There are many reasons why you might consider refinancing your home. Taking advantage of lower interest rates, reducing the length of your loan, switching from an ARM to fixed-rate mortgage, or looking to use your equity. No matter the reason, before you begin an application for refinancing you should check your credit and shop around for a good lender. Once you have a lender selected you will need to make an application and provide all the necessary documentation. Your lender will have your house appraised, and if approved you can sign the loan documentation. Finally, after your credit and employment are reconfirmed, you can close on the loan. And though you’ll have to pay some fees, you will then have a new monthly mortgage payment, and you can start saving dollars right away.
Benefits of Refinancing your Home
According to a 2017 study released by Brigham Young University researchers, 20% of Americans failed to take advantage of lowered interest rates to refinance their homes in 2010. American homeowners ended up paying thousands of dollars more on their loans than was necessary, collectively missing out on $5.4 billion. All because they didn’t take the time to research and determine if refinancing would be right for them. That was in 2010 but according to mortgage statistics released last year by the Federal Bank of St. Louis, American home equity levels are the highest they have ever been (i.e. $13.9 trillion). With so much equity available and the Fed beginning to raise interest rates, now would be a good time to consider if refinancing is right for you. Here we will discuss the reasons why you should consider refinancing your home, and how you would do it.
Before we begin we need to make an important clarification: refinancing your home is not the same as applying for a second mortgage. In one case, you are getting a second mortgage based on your home equity. Acquiring a second mortgage would leave you in the position of having to make two sets of monthly payments instead of one. Refinancing leaves you with a single monthly payment.
Why Consider Refinancing Your Home?
We have already mentioned one reason above: changing interest rates. Preferably: interest rates lower than what your mortgage is based on. Similarly, you might also consider refinancing if your credit rating has improved relative to when you acquired your mortgage. In both scenarios, the objective is to lower your monthly payment. But did you know you could also reduce the length of your loan through refinancing? Conversely, you could reduce your lower your monthly payment at the cost of extending the terms of your loan. Another reason (perhaps the most important) is the ability to switch from an adjustable (ARM) to a fixed rate (and eminently safer) mortgage. Finally, you might consider a cash-out refinancing plan if you are looking to use the equity in your home to borrow a little money.

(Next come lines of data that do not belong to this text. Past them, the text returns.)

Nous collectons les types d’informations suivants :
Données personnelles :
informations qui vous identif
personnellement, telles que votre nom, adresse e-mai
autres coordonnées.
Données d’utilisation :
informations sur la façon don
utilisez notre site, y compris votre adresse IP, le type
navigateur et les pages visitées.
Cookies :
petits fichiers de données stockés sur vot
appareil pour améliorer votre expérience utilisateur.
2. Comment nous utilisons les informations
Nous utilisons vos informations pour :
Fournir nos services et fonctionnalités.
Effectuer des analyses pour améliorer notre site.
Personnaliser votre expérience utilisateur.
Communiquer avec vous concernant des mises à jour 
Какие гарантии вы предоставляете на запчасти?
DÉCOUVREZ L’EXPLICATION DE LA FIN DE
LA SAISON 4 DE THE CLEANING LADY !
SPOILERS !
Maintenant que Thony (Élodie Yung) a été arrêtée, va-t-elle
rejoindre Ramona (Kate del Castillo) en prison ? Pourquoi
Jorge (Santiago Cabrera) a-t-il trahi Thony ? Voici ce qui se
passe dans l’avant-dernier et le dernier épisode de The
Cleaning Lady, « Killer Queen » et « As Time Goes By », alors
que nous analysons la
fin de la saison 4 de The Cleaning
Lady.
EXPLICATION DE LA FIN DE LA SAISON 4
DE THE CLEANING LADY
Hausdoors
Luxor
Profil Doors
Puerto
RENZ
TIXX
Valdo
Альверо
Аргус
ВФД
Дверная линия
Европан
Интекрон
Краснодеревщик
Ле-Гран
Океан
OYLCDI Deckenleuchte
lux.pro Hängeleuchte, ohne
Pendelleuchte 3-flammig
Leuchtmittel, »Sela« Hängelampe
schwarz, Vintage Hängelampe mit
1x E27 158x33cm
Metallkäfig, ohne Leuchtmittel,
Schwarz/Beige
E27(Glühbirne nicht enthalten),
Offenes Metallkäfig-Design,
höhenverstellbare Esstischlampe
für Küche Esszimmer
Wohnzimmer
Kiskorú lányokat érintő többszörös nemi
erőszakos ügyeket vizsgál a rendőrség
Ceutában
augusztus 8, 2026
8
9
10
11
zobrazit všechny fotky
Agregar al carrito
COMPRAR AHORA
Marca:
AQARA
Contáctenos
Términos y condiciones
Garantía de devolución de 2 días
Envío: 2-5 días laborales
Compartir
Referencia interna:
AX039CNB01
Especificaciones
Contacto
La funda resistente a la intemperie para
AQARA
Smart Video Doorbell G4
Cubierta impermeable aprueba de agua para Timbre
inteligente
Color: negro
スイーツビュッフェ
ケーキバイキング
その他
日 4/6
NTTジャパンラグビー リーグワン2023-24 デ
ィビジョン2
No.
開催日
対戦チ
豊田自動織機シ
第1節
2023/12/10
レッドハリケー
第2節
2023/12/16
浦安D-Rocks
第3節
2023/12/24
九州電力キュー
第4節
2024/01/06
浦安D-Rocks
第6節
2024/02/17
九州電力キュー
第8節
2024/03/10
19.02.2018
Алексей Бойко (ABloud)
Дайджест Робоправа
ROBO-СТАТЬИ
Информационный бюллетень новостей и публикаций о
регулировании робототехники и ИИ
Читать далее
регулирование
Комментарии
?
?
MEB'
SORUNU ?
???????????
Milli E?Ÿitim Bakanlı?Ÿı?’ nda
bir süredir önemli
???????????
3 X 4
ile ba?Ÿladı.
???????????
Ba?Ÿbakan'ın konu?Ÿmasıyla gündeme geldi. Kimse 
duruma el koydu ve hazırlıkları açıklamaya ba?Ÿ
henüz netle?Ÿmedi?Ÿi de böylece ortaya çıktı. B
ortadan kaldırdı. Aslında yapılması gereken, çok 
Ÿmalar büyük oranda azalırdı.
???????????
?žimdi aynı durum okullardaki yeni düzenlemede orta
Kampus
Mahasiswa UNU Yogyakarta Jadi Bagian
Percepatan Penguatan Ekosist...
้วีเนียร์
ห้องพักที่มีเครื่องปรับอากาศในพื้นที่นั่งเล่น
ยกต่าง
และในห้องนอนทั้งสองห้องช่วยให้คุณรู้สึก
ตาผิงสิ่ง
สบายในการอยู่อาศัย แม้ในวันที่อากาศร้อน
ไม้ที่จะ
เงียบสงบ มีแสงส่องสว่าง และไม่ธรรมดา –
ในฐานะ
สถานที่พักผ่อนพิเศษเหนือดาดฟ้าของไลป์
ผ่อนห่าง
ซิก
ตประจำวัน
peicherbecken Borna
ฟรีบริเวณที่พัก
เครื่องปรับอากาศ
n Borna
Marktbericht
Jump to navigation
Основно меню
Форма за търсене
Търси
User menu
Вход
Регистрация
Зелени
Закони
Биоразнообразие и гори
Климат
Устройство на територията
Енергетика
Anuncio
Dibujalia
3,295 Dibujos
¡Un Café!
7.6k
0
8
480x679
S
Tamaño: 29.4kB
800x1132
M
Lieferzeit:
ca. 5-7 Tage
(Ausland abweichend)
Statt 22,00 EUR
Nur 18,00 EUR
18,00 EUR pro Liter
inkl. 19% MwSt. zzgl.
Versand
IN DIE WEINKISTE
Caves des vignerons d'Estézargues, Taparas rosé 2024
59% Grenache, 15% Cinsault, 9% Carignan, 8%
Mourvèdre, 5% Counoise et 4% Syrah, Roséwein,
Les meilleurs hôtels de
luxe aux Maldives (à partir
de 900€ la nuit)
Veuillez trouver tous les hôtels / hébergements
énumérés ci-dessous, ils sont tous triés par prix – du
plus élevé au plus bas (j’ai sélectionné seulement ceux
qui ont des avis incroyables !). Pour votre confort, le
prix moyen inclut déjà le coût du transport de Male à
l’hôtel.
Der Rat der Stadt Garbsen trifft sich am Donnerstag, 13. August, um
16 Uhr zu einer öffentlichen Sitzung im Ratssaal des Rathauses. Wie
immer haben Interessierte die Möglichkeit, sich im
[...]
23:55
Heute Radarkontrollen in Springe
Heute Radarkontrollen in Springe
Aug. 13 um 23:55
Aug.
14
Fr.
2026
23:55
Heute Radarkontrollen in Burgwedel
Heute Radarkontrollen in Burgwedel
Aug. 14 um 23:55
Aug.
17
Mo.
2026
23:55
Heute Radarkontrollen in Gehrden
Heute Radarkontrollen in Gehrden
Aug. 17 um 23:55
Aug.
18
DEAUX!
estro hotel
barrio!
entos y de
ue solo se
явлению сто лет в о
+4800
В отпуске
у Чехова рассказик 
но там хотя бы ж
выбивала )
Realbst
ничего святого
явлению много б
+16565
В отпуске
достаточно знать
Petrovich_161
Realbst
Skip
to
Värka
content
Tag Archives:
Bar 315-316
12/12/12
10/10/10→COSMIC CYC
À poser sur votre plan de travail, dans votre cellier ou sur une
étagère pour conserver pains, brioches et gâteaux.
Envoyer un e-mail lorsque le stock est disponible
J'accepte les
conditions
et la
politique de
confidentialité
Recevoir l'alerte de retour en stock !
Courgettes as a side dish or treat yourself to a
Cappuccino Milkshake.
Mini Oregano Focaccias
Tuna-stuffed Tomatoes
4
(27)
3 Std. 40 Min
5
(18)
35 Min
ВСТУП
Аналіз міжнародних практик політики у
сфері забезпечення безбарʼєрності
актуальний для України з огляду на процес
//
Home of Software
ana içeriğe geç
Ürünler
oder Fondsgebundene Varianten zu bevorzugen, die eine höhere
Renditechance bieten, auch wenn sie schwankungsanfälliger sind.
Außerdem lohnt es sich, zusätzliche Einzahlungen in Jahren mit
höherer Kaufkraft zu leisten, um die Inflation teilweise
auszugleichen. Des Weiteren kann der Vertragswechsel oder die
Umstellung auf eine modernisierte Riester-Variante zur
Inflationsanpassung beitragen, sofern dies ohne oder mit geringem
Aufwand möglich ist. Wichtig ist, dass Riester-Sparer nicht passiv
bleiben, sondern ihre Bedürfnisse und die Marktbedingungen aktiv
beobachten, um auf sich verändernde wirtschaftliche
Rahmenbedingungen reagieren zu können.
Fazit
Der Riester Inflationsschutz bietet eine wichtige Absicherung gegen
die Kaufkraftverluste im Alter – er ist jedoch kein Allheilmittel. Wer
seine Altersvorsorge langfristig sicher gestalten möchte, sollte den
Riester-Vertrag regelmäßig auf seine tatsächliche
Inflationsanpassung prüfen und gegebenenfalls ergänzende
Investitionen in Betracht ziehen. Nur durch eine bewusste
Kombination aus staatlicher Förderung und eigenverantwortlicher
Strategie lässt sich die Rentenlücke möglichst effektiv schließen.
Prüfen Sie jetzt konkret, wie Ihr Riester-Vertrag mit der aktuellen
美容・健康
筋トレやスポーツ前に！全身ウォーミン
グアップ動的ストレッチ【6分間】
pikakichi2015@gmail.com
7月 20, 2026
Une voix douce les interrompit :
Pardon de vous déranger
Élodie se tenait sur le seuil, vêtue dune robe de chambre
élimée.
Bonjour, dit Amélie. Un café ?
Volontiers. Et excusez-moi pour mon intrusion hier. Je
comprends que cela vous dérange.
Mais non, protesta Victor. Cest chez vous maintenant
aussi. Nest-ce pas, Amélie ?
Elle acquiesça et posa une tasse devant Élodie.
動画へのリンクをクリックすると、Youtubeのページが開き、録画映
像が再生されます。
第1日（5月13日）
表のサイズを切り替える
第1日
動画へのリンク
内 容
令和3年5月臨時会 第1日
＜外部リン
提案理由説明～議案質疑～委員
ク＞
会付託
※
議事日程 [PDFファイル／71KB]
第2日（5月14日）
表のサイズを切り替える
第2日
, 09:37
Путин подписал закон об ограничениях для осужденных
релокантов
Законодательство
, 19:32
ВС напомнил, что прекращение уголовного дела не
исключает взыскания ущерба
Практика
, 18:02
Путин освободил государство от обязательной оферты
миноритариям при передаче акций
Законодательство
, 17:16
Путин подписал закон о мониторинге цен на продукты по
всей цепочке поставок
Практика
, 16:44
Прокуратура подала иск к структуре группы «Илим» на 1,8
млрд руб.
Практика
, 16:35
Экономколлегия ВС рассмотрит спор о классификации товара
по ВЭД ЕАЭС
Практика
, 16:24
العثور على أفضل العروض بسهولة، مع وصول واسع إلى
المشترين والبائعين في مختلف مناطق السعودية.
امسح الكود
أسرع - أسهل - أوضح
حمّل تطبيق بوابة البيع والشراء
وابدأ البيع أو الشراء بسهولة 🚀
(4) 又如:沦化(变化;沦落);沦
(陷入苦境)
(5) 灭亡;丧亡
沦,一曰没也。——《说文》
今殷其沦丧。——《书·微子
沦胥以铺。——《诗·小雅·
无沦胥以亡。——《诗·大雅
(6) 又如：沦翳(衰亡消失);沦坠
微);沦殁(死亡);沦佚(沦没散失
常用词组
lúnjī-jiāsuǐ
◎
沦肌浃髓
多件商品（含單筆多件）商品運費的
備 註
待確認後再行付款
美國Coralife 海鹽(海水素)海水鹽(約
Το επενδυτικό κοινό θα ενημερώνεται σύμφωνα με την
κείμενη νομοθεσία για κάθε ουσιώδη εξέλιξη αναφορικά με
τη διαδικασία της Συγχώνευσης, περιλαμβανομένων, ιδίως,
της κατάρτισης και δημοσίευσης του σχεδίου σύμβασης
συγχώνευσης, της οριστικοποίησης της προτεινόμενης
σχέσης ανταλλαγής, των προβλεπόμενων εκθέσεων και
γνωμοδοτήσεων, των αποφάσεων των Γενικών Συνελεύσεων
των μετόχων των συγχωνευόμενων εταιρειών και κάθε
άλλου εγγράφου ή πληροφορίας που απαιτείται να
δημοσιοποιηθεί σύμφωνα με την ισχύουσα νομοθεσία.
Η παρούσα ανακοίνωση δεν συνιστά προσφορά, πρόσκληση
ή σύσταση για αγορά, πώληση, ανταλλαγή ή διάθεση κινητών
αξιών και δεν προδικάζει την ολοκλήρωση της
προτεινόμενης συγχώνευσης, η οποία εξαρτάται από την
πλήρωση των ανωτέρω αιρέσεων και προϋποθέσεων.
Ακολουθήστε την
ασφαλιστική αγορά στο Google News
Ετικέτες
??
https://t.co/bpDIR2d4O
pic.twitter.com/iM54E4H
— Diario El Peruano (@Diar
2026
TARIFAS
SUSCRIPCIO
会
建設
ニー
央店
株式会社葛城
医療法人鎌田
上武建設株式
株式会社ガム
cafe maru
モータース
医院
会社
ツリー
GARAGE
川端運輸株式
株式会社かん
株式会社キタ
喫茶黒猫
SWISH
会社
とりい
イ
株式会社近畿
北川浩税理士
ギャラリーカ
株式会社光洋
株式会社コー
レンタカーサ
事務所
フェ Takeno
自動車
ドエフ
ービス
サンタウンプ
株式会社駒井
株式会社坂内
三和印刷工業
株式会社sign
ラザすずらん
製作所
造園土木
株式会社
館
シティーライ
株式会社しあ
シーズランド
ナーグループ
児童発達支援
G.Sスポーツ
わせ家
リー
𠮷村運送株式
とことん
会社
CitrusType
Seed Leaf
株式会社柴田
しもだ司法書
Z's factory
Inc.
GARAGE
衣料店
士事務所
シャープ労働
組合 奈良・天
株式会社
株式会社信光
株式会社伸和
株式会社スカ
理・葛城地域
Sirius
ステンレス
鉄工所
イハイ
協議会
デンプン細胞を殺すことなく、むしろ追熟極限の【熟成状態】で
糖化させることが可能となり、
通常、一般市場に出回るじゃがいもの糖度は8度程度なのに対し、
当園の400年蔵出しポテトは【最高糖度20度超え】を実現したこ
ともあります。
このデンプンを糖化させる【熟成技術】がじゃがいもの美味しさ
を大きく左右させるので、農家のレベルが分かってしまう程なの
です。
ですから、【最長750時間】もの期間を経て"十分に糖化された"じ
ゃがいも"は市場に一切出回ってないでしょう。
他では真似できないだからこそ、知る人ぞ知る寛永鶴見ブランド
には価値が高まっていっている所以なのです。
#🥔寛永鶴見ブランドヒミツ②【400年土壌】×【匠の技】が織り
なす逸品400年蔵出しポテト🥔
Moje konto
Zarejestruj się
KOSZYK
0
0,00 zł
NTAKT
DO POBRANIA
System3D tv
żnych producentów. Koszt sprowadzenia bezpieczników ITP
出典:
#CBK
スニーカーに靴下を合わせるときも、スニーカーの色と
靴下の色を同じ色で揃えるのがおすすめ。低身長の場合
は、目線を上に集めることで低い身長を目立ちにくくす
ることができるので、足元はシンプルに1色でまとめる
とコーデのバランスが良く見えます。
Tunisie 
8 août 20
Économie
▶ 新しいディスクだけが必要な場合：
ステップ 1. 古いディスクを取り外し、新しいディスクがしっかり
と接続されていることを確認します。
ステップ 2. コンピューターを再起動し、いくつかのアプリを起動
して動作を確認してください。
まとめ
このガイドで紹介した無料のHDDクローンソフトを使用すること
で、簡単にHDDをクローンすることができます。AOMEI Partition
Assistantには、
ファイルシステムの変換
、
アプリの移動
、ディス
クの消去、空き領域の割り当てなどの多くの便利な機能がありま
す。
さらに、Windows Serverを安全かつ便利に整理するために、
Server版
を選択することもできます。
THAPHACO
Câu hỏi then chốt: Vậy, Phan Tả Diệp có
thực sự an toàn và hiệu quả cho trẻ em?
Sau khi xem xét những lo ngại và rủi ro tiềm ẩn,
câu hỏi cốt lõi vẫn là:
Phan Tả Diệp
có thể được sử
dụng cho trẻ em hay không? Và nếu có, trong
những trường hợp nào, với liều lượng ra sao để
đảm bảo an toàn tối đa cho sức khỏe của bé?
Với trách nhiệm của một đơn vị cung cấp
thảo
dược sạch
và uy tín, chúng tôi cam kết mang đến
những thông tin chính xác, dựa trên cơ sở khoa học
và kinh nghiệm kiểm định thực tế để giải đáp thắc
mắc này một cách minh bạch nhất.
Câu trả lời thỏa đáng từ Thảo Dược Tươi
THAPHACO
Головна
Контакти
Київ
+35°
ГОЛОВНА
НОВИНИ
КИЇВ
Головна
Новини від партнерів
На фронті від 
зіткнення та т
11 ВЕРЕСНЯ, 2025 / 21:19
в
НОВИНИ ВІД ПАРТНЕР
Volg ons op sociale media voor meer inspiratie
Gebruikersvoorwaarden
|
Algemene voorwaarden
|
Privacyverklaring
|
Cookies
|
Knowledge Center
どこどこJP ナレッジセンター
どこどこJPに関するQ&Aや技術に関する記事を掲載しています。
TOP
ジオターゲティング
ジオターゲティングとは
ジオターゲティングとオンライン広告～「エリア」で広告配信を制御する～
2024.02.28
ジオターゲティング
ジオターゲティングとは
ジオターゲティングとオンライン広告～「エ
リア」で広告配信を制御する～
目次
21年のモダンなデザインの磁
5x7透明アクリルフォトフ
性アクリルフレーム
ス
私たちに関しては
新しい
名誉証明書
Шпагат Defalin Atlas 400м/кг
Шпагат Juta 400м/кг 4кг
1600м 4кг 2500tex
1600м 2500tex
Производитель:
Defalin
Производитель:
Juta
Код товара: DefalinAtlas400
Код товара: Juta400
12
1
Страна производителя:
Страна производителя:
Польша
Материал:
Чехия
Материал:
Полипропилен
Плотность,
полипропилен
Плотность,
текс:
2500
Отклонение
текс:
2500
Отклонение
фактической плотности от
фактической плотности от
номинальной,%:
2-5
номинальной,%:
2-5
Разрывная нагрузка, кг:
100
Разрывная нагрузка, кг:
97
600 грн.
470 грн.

So how do you go about refinancing your home? Refinancing your home is very similar to getting a mortgage. So while you may be familiar with the process, it also means you’ll have to do it all over again. Let us take a closer look at the refinancing process step-by-step.
Refinancing Your Home: Step By Step
1. Check Your Credit
The first thing you will want to do is the most fundamental step in all major financial decisions: check your credit. Having mediocre credit might not necessarily kill your chances of securing advantageous refinancing terms, but the higher your credit score the better your chances are. And as mentioned above: the higher your credit score relative to your original mortgage application, the more likely you are to get refinancing that is better than your original mortgage.
2. Looking For A Lender
The second step in the process is another fundamental step in making big financial decisions: Looking for a good lender. Your first instinct might be to go through your mortgage lender, but is your mortgage lender offering you the best terms? According to information provided by U.S. News and World Report, Bank of America has refinancing for as little as 5% equity but does not have particularly low-interest rates for all its mortgage products (compared to other lenders). On the other hand, PNC Bank offers 0% equity loans (to borrowers with at least a 660 FICO score), but most of its loan origination fees range between $800 and $900. So, make sure to check and compare mortgage rates before committing.
The third and fourth steps are very self-explanatory: you’ll have to make an application and submit all the appropriate documentation. This is the step where you will provide your chosen lender with all the documentation that they require. Expected documents include proof of income and employment, tax forms, and proof of insurance.
The next step is to get your home appraised. The lender will order an appraisal, and someone will be sent to your home for a survey of the property. If the appraisal meets the lender’s approval and your documentation has gone through, the penultimate step will be actually signing the loan documentation.
Finally, after your credit and employment status have been reconfirmed, you can go through the closing process. This is the part where your old mortgage will be paid off and you will be informed of your new monthly mortgage payment. This is also the part where you can expect to pay some closing fees.
And there you have it! In just a few easy steps you have refinanced your home and have a new (hopefully) lower, monthly mortgage payment.